Россия и сейчас базирует свою силу не на цивилизационной или культурной привлекательности, а на традиционном «твердом» фундаменте: ядерном арсенале, запасах природных ресурсов и эксплуатировании резкого контраста в материальном положении со своими соседями. Россия обретет мягкую силу не тогда, когда задушенный эмбарго Бидзина Иванишвили признает независимость Абхазии, замерзший Виктор Янукович продаст за бесценок украинские газопроводы, а обнищавшие из-за экономического бойкота страны Балтии отдадут банки и промышленность российским олигархам. Россия станет властителем дум в масштабе региона и всего мира, когда количество желающих учиться в МГУ достигнет уровня Гарварда, Russia Today побьет рейтинги CNN (или хотя бы «Аль-Джазиры»), пельмени станут столь же популярны, как гамбургеры из McDonalds, а польский министр обороны приедет в Москву с просьбой разместить под Слупском элементы российской системы ПРО.

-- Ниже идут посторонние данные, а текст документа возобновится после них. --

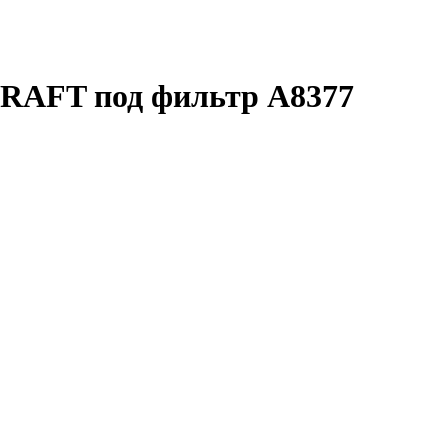
KRAFT под фильтр A8377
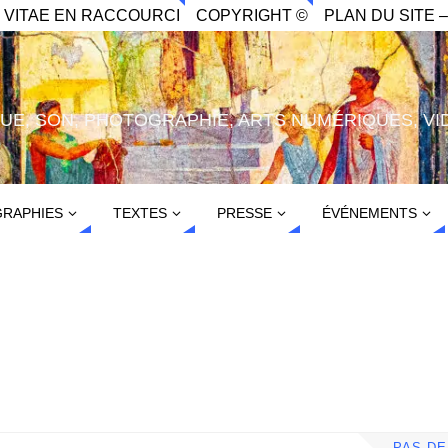
. VITAE EN RACCOURCI
COPYRIGHT ©
PLAN DU SITE –
IQUE, SON, PHOTOGRAPHIE, ARTS NUMÉRIQUES, VI
RAPHIES
TEXTES
PRESSE
ÉVÉNEMENTS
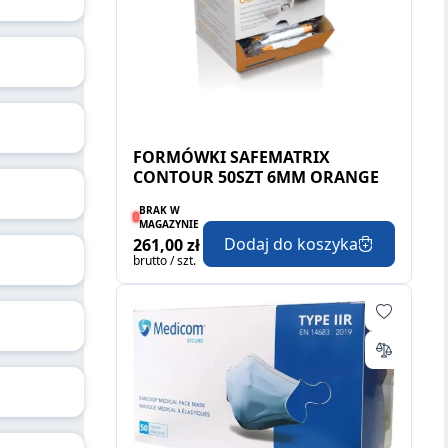
FORMÓWKI SAFEMATRIX
CONTOUR 50SZT 6MM ORANGE
BRAK W
MAGAZYNIE
Dodaj do koszyka
261,00 zł
brutto / szt.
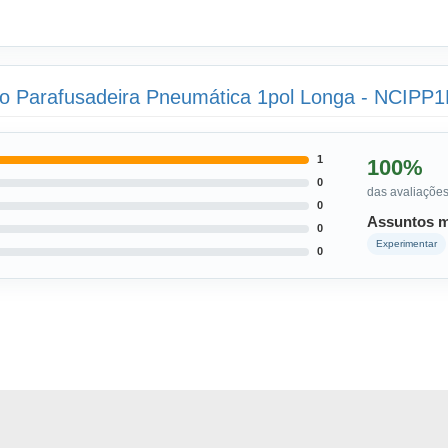
to Parafusadeira Pneumática 1pol Longa - NCIPP
1
100%
0
das avaliações
0
Assuntos m
0
Experimentar
0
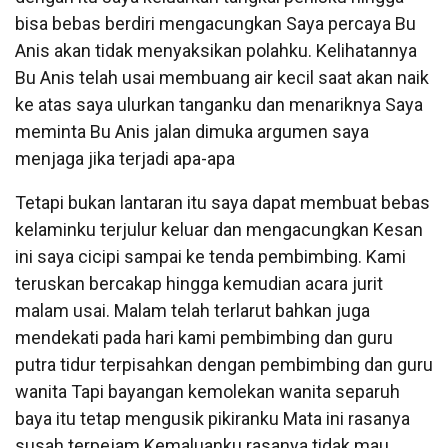
bisa bebas berdiri mengacungkan Saya percaya Bu
Anis akan tidak menyaksikan polahku. Kelihatannya
Bu Anis telah usai membuang air kecil saat akan naik
ke atas saya ulurkan tanganku dan menariknya Saya
meminta Bu Anis jalan dimuka argumen saya
menjaga jika terjadi apa-apa
Tetapi bukan lantaran itu saya dapat membuat bebas
kelaminku terjulur keluar dan mengacungkan Kesan
ini saya cicipi sampai ke tenda pembimbing. Kami
teruskan bercakap hingga kemudian acara jurit
malam usai. Malam telah terlarut bahkan juga
mendekati pada hari kami pembimbing dan guru
putra tidur terpisahkan dengan pembimbing dan guru
wanita Tapi bayangan kemolekan wanita separuh
baya itu tetap mengusik pikiranku Mata ini rasanya
susah terpejam Kemaluanku rasanya tidak mau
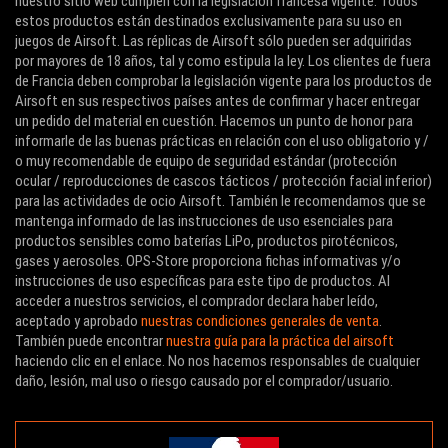
nuestro sitio web cumplen con la legislación francesa vigente. Todos
estos productos están destinados exclusivamente para su uso en
juegos de Airsoft. Las réplicas de Airsoft sólo pueden ser adquiridas
por mayores de 18 años, tal y como estipula la ley. Los clientes de fuera
de Francia deben comprobar la legislación vigente para los productos de
Airsoft en sus respectivos países antes de confirmar y hacer entregar
un pedido del material en cuestión. Hacemos un punto de honor para
informarle de las buenas prácticas en relación con el uso obligatorio y /
o muy recomendable de equipo de seguridad estándar (protección
ocular / reproducciones de cascos tácticos / protección facial inferior)
para las actividades de ocio Airsoft. También le recomendamos que se
mantenga informado de las instrucciones de uso esenciales para
productos sensibles como baterías LiPo, productos pirotécnicos,
gases y aerosoles. OPS-Store proporciona fichas informativas y/o
instrucciones de uso específicas para este tipo de productos. Al
acceder a nuestros servicios, el comprador declara haber leído,
aceptado y aprobado
nuestras condiciones generales de venta
.
También puede encontrar
nuestra guía para la práctica del airsoft
haciendo clic en el enlace. No nos hacemos responsables de cualquier
daño, lesión, mal uso o riesgo causado por el comprador/usuario.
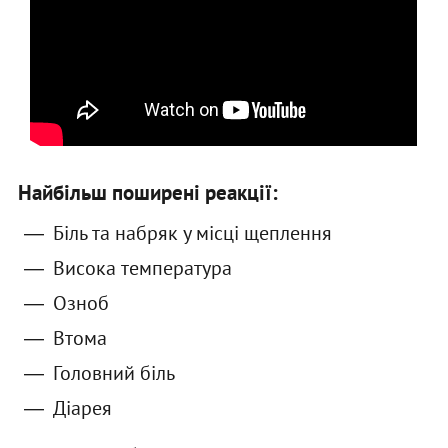
Найбільш поширені реакції:
Біль та набряк у місці щеплення
Висока температура
Озноб
Втома
Головний біль
Діарея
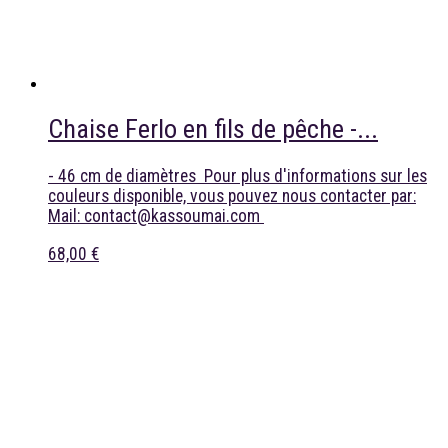
Chaise Ferlo en fils de pêche -...
- 46 cm de diamètres Pour plus d'informations sur les
couleurs disponible, vous pouvez nous contacter par:
Mail: contact@kassoumai.com
68,00 €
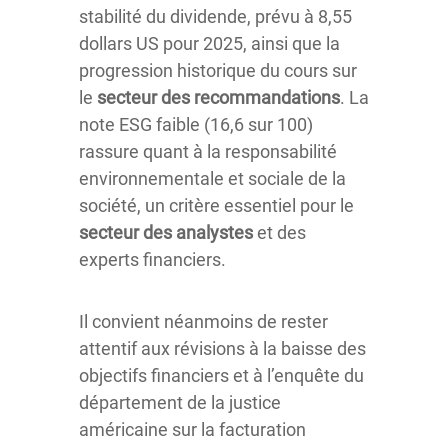
stabilité du dividende, prévu à 8,55
dollars US pour 2025, ainsi que la
progression historique du cours sur
le
secteur des recommandations
. La
note ESG faible (16,6 sur 100)
rassure quant à la responsabilité
environnementale et sociale de la
société, un critère essentiel pour le
secteur des analystes
et des
experts financiers.
Il convient néanmoins de rester
attentif aux révisions à la baisse des
objectifs financiers et à l’enquête du
département de la justice
américaine sur la facturation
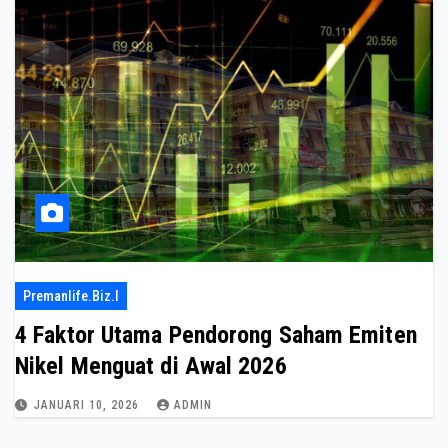
Premanlife.biz.i
4 Faktor Utama Pendorong Saham Emiten
Nikel Menguat di Awal 2026
JANUARI 10, 2026
ADMIN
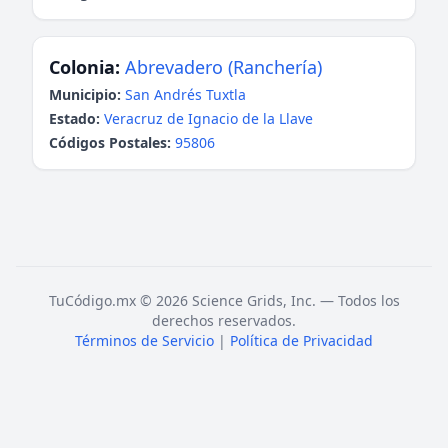
Colonia:
Abrevadero (Ranchería)
Municipio:
San Andrés Tuxtla
Estado:
Veracruz de Ignacio de la Llave
Códigos Postales:
95806
TuCódigo.mx © 2026 Science Grids, Inc. — Todos los
derechos reservados.
Términos de Servicio
|
Política de Privacidad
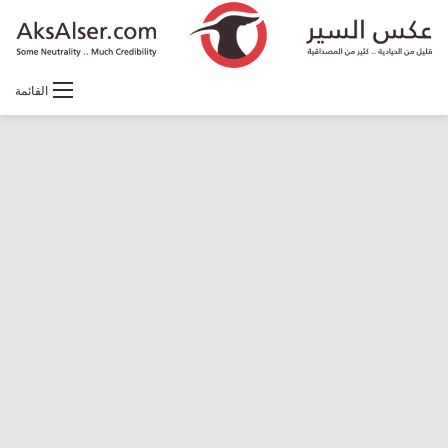
القائمة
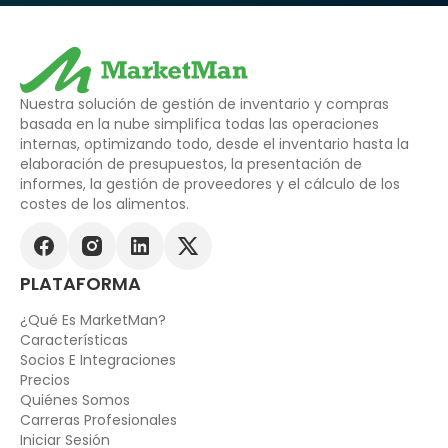
Nuestra solución de gestión de inventario y compras
basada en la nube simplifica todas las operaciones
internas, optimizando todo, desde el inventario hasta la
elaboración de presupuestos, la presentación de
informes, la gestión de proveedores y el cálculo de los
costes de los alimentos.
PLATAFORMA
¿Qué Es MarketMan?
Características
Socios E Integraciones
Precios
Quiénes Somos
Carreras Profesionales
Iniciar Sesión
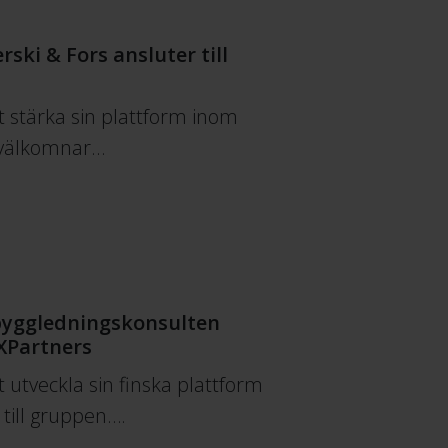
ski & Fors ansluter till
t stärka sin plattform inom
 välkomnar…
 byggledningskonsulten
 XPartners
t utveckla sin finska plattform
till gruppen….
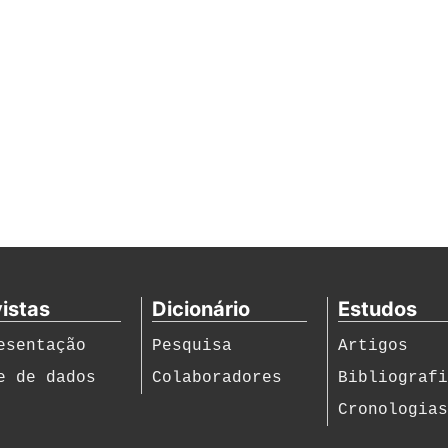
istas
Dicionário
Estudos
esentação
Pesquisa
Artigos
e de dados
Colaboradores
Bibliograf
Cronologia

Читайте также: Что произойдет в нынешнем году в России?
Пока же невзирая на то, что стратеги говорят о намерении обогатить российскую внешнюю политику новыми элементами (которые бы позволили набрать в паруса ветер XXI века), сложно ожидать повышения ее эффективности и каких-либо качественных изменений. Несмотря на прописанные в официальных документах планы, все указывает на то, что российская дипломатия своим духом и методами будет все так же напоминать здание Министерства иностранных дел на Смоленской площади: аляповатое, грязное и построенное по сталинским образцам.